Kim Roddy: My whole career has been about changing healthcare for the better, always with a focus on compassionate leadership and making sure we’re truly patient-centered. I started as a phlebotomist, earning degrees in medical technology and biology. Always delighted by making complex things run more elegantly and efficiently, I decided to earn my MBA to gain more access into leadership in healthcare organizations.

I moved into oncology and clinical trials, growing research programs and then large oncology practices. I met Manish when I moved to Maryland to run his oncology practice, and grew that practice into the largest in Maryland. When Manish shared his interest in psychedelics and its role in treating the entire patient, I knew that was the way to address the heart of healing, and I wanted to be a part of bringing this innovative care to patients who need it most.

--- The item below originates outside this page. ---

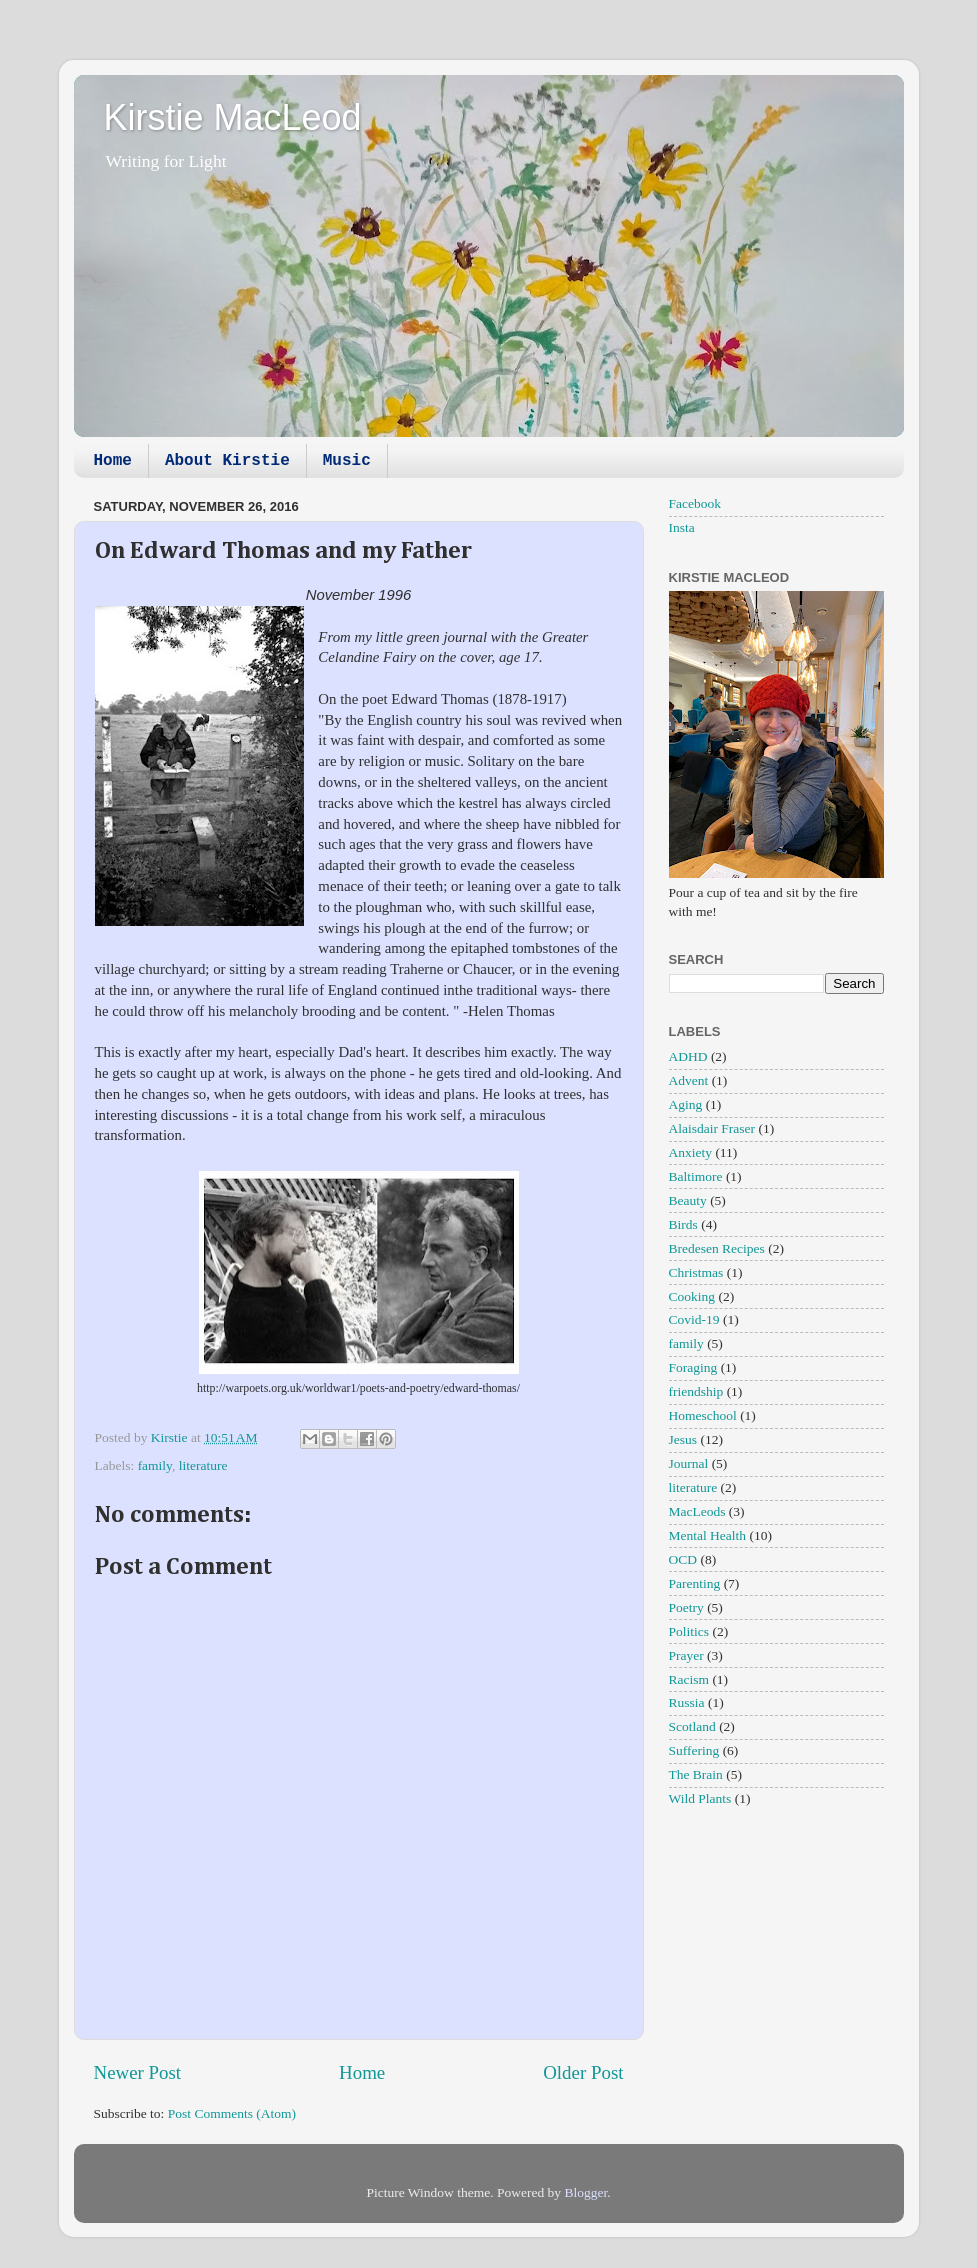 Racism (689, 1679)
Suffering (694, 1750)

In addition to the clinical issues that Manish was talking about, I knew there would be a bunch of related systems issues that needed to be addressed as we moved in this new direction —basically,  the entire system that we were working in. I would see our staff having to navigate all of the ancillary issues — from the billing to the front desk — which were adding to the emotional turmoil that our patients were going through. In other words, we would need a major rethink of the system processes as well as the clinical issues.

In my opinion, to do the work we wanted to do would require a much more holistic approach to care. I also knew from my years of work in oncology care that we were uniquely suited to be able to develop and implement this kind of interdisciplinary care, which enabled me to see what we would need to do organizationally in order to make the overall program, including our new treatment center, work.